:: The records
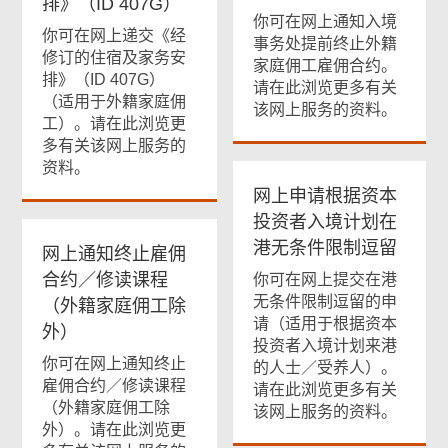
排》（ID
407G）
你可在网上通知入境
你可在网上递交《经
事务处提前终止外籍
修订的住宿及家务安
家庭佣工雇佣合约。
排》（ID 407G）
请在此浏览更多有关
（适用于外籍家庭佣
该网上服务的资料。
工）。请在此浏览更
多有关该网上服务的
资料。
网上申请根据资本
投资者入境计划在
港无条件限制逗留
网上通知终止雇佣
合约／修读课程
你可在网上提交在港
无条件限制逗留的申
（外籍家庭佣工除
请（适用于根据资本
外）
投资者入境计划来港
你可在网上通知终止
的人士／受养人）。
雇佣合约／修读课程
请在此浏览更多有关
（外籍家庭佣工除
该网上服务的资料。
外）。请在此浏览更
::::
● **About this task**: Every word of the data should be reproduced exactly; please omit any pictures.

● **Answer to this task**:
排》（ID
407G）
你可在网上通知入境
你可在网上递交《经
事务处提前终止外籍
修订的住宿及家务安
家庭佣工雇佣合约。
排》（ID 407G）
请在此浏览更多有关
（适用于外籍家庭佣
该网上服务的资料。
工）。请在此浏览更
多有关该网上服务的
资料。
网上申请根据资本
投资者入境计划在
港无条件限制逗留
网上通知终止雇佣
合约／修读课程
你可在网上提交在港
无条件限制逗留的申
（外籍家庭佣工除
请（适用于根据资本
外）
投资者入境计划来港
你可在网上通知终止
的人士／受养人）。
雇佣合约／修读课程
请在此浏览更多有关
（外籍家庭佣工除
该网上服务的资料。
外）。请在此浏览更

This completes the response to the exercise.